**DATA:**
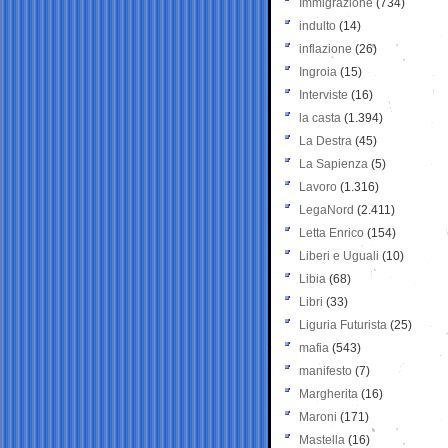
Immigrazione
(734)
indulto
(14)
inflazione
(26)
Ingroia
(15)
Interviste
(16)
la casta
(1.394)
La Destra
(45)
La Sapienza
(5)
Lavoro
(1.316)
LegaNord
(2.411)
Letta Enrico
(154)
Liberi e Uguali
(10)
Libia
(68)
Libri
(33)
Liguria Futurista
(25)
mafia
(543)
manifesto
(7)
Margherita
(16)
Maroni
(171)
Mastella
(16)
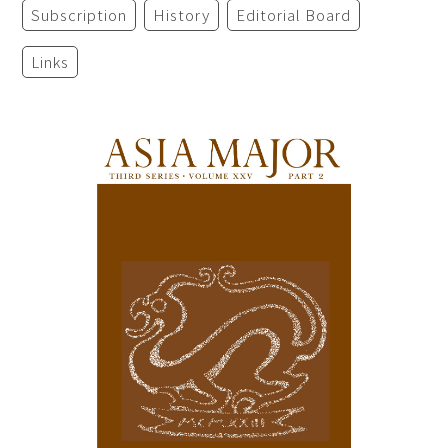
Subscription
History
Editorial Board
Links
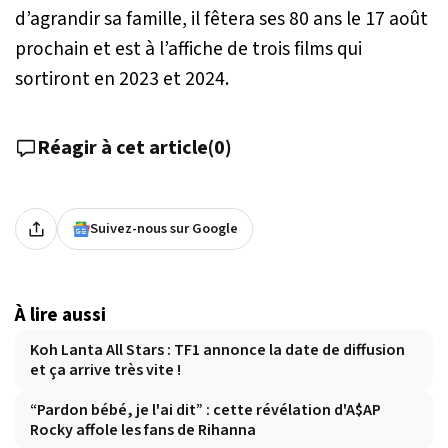
d’agrandir sa famille, il fêtera ses 80 ans le 17 août
prochain et est à l’affiche de trois films qui
sortiront en 2023 et 2024.
Réagir à cet article
(
0
)
Suivez-nous sur Google
À lire aussi
Koh Lanta All Stars : TF1 annonce la date de diffusion
et ça arrive très vite !
“Pardon bébé, je l'ai dit” : cette révélation d'A$AP
Rocky affole les fans de Rihanna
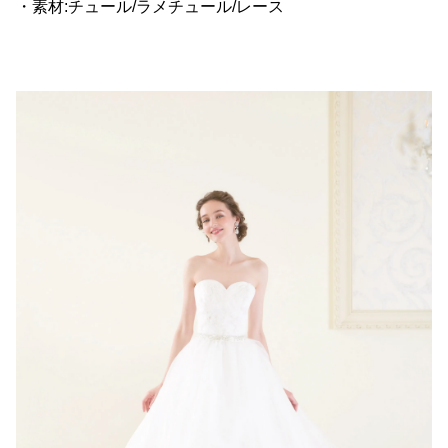
・素材:チュール/ラメチュール/レース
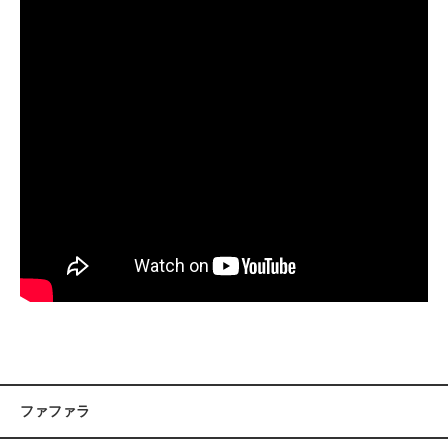
ファファラ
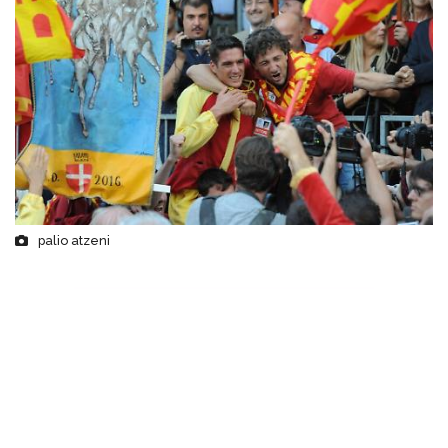
palio atzeni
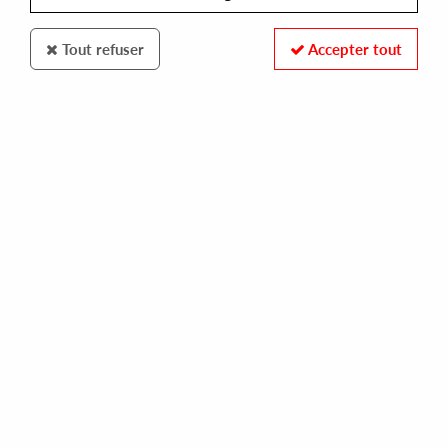
Tout refuser
Accepter tout
100% SECURE PAYMENT
Paiement sécurisé par carte bancaire et PayPal
FAST DELIVERY
Expédition 24/48h : Chronopost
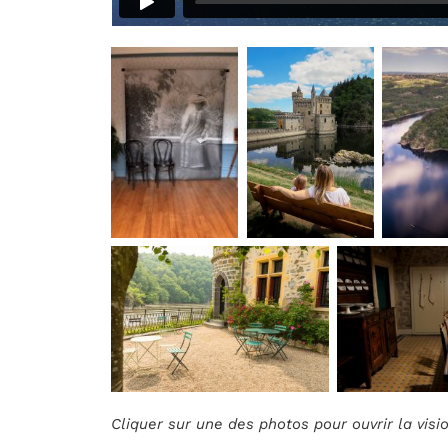
Cliquer sur une des photos pour ouvrir la vis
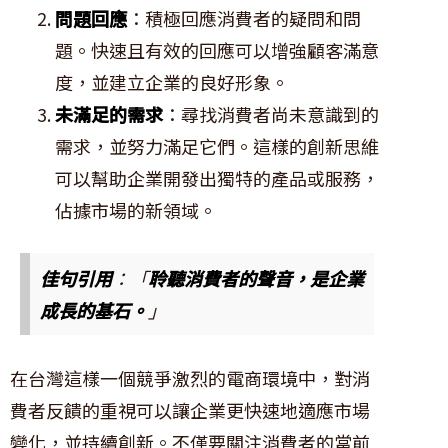
問題回應
：積極回應消費者的疑問和問
題。快速且有效的回應可以增強顧客滿意
度，並建立企業的良好形象。
未滿足的需求
：尋找消費者尚未意識到的
需求，並努力滿足它們。這樣的創新思維
可以幫助企業開發出獨特的產品或服務，
佔據市場的新領域。
佳句引用
：「
聆聽消費者的聲音，是企業
成長的基石。
」
在台灣這樣一個競爭激烈的電商環境中，對消
費者反饋的重視可以讓企業更快速地適應市場
變化，並持續創新。不僅要關注消費者的當前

**WORK TO COMPLETE:** Omit the pictures and please write out exactly the lines between the one containing "100% SECURE PAYMENT" and the last line of the entries, both included.

**WRITTEN SOLUTION:**
100% SECURE PAYMENT
Paiement sécurisé par carte bancaire et PayPal
FAST DELIVERY
Expédition 24/48h : Chronopost
Cliquer sur une des photos pour ouvrir la vis
問題回應
：積極回應消費者的疑問和問
題。快速且有效的回應可以增強顧客滿意
度，並建立企業的良好形象。
未滿足的需求
：尋找消費者尚未意識到的
需求，並努力滿足它們。這樣的創新思維
可以幫助企業開發出獨特的產品或服務，
佔據市場的新領域。
佳句引用
：「
聆聽消費者的聲音，是企業
成長的基石。
」
在台灣這樣一個競爭激烈的電商環境中，對消
費者反饋的重視可以讓企業更快速地適應市場
變化，並持續創新。不僅要關注消費者的當前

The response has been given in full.